Connecticut is fast becoming a leader when it comes to their
policy on health equity for the state’s children and families. The Connecticut
Health Equity Initiative can serve as a model for other states in thinking
about how to “enhance the capacity of local health departments in partnership
with community partners and leaders to achieve health equity through a focus on
the social, political, economic, and environmental conditions that affect
health.”
Indeed, over the last number of years, public health
officials, as well as policymakers, have begun to conceptualize health in much
broader categories than previously considered.
A recent work edited by Howard Frumkin, Andy Dannenberg, and Richard C.

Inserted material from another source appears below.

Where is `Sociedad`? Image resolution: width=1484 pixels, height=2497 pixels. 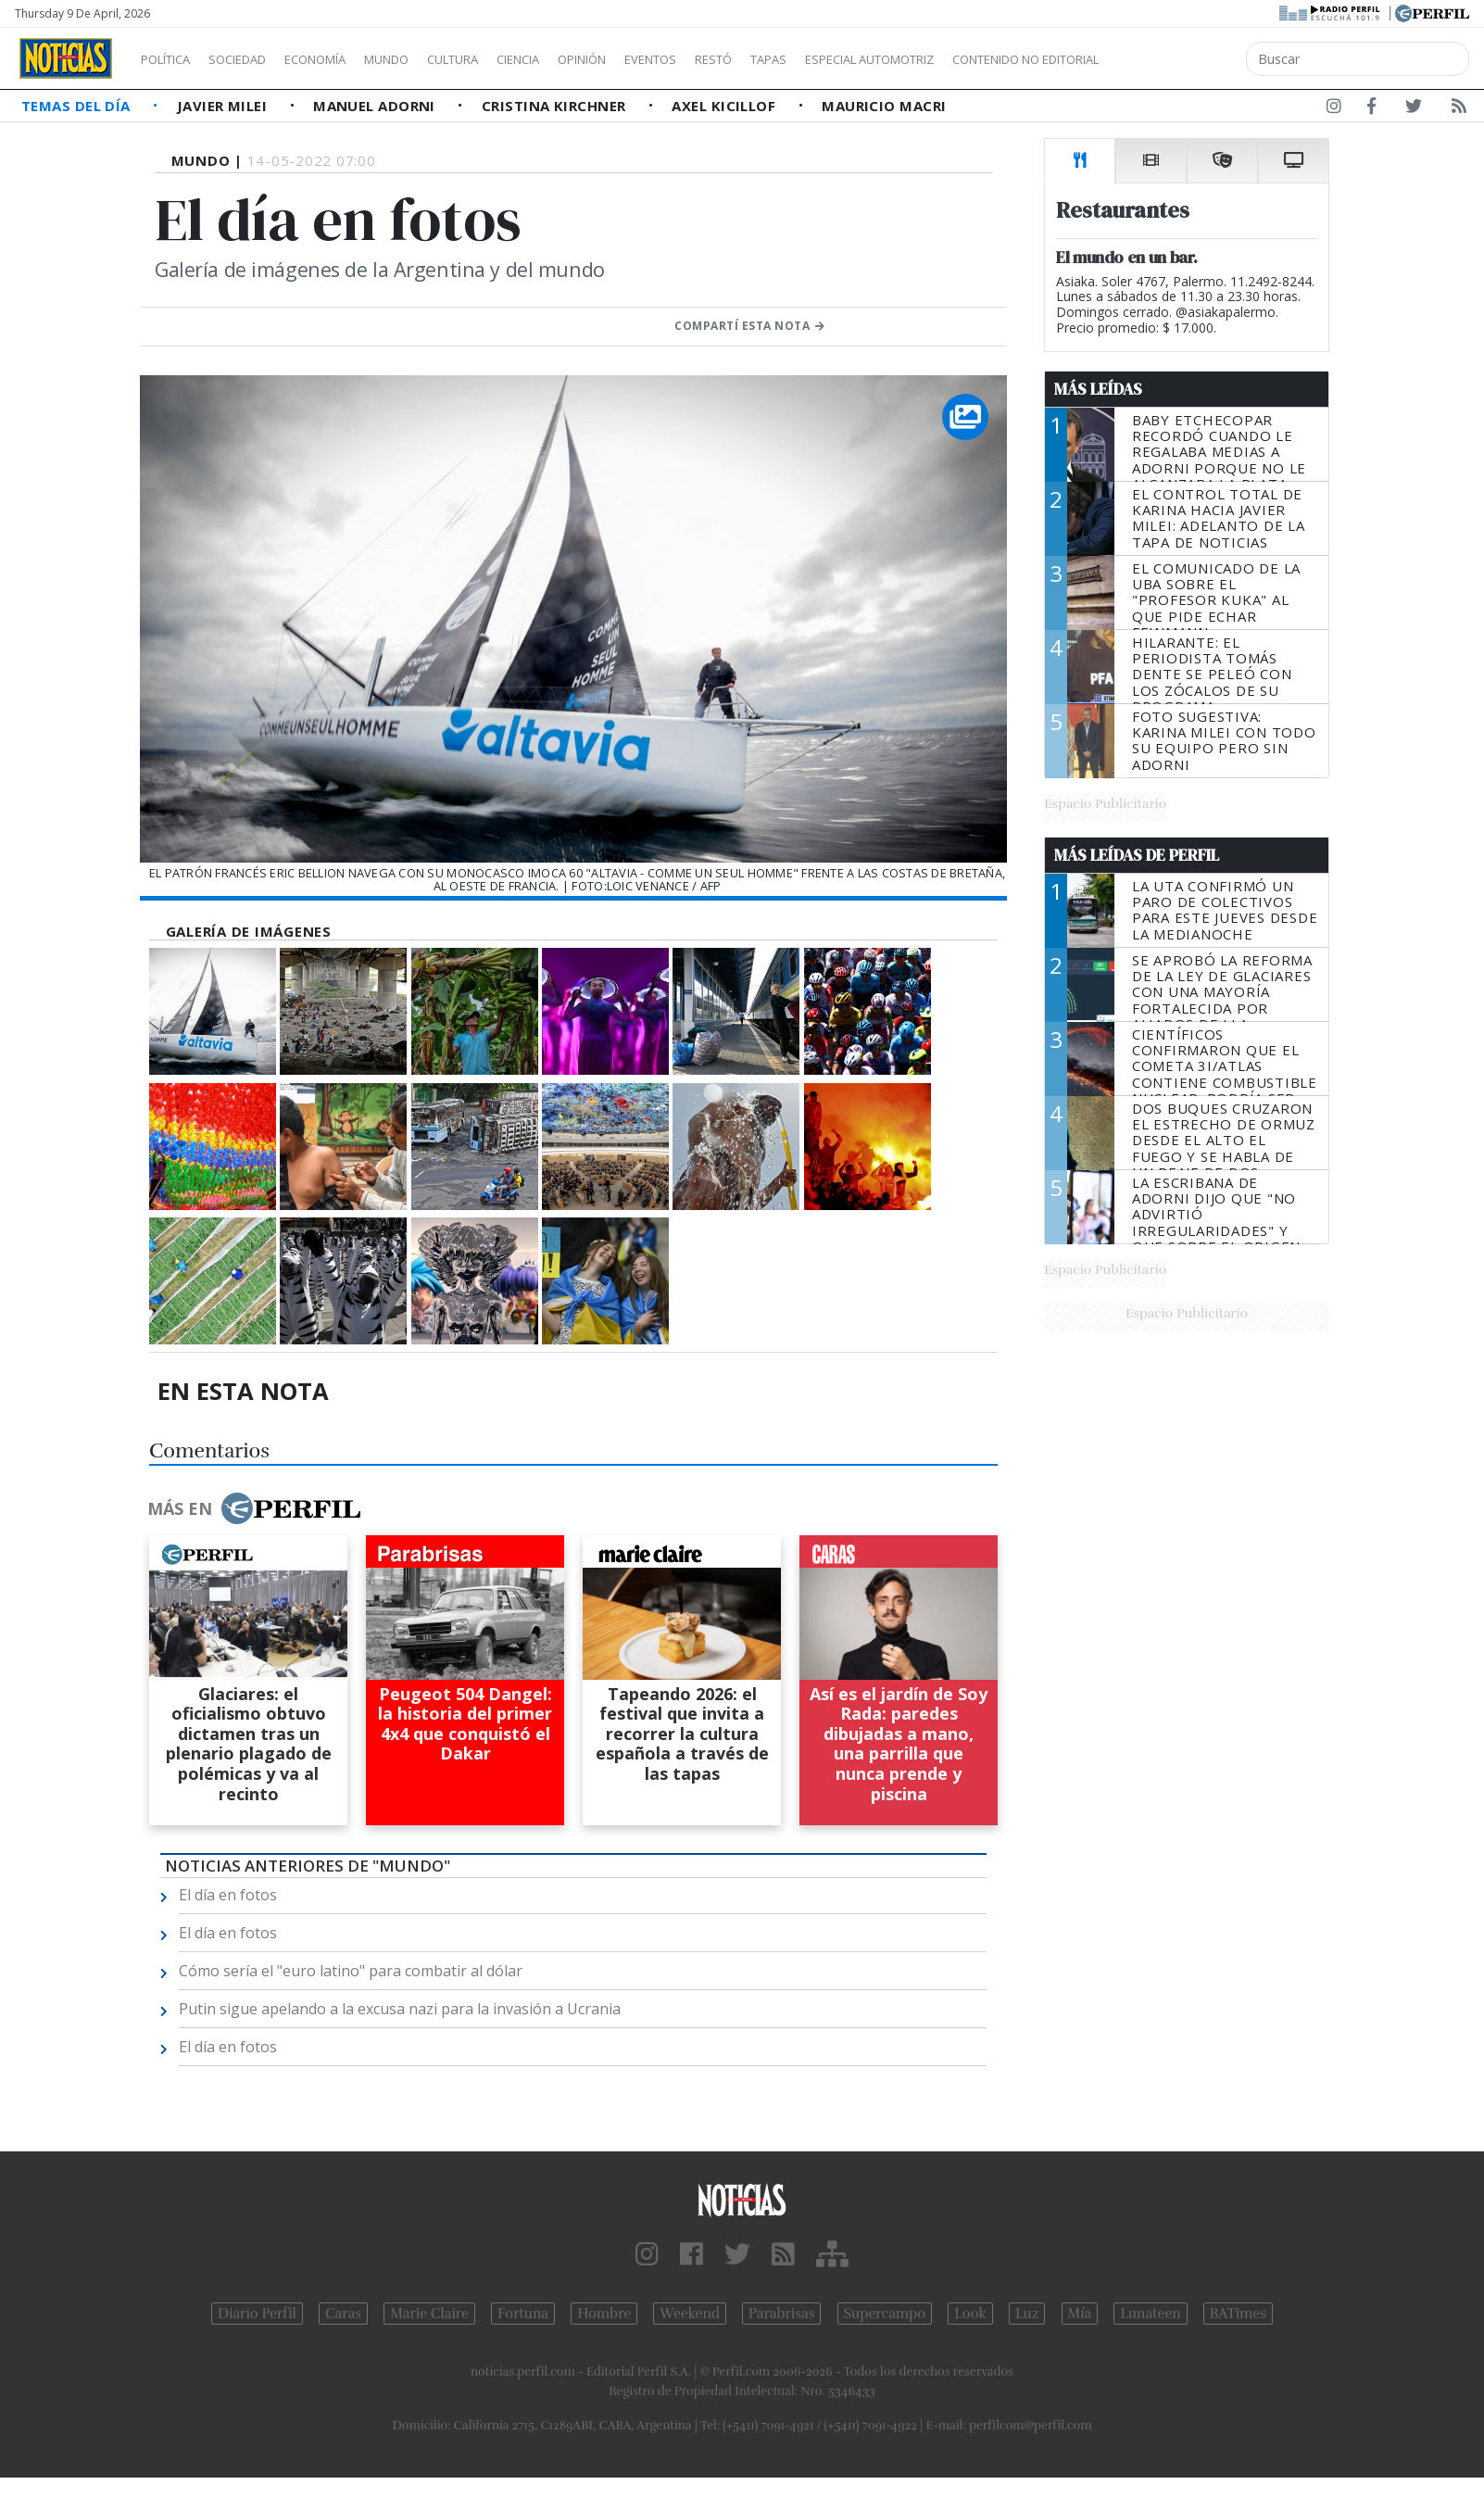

Jackson entitled, Making Healthy Places, speaks to how
the physical environment naturally impacts one’s health – everything from the
roads we build to the parks we enjoy.
This type of thinking is concerned with social determinants of health,
that is, as defined by the CDC, “the circumstances in which people are born,
grow up, live, work, and age, as well as the systems put in place to deal with
illness. These circumstances are in turn shaped by a wider set of forces:
economics, social policies, and politics.”
Health equity, then, is focused on making these determinants more fair
for children and families who are situated in vulnerable circumstances, either
socially, financially, psychologically, through the places they lives, or a
combination thereof. Connecticut uses an
integrated model in attempting to shape healthier citizens, through workforce
development, community engagement, and a health equity index that they created
based on eight recognized social determinants and other indicators. Through this index, residents of Connecticut
can then go on the Health Equity
Alliance website and map their city or county’s health equity. This is a stirring innovation, because it
allows both public health officials and policymakers to visualize health
equity. Hopefully as this tool continues
to be refined there will be opportunities to see how various localities’ health
equity may change over time. What I find
particularly useful for policymakers is that along with the quantitative data,
the Index allows for the collection of qualitative data -- the narrative of
those experiencing or witnessing health inequities. This feature will provide officials with
stories to help get the message about health equity out.
Connecticut is doing great work when it comes to creating
tools, strategies, and awareness for sophisticated knowledge and action on
health equity. Other states could and in
my opinion, should be following the Nutmeg State’s lead.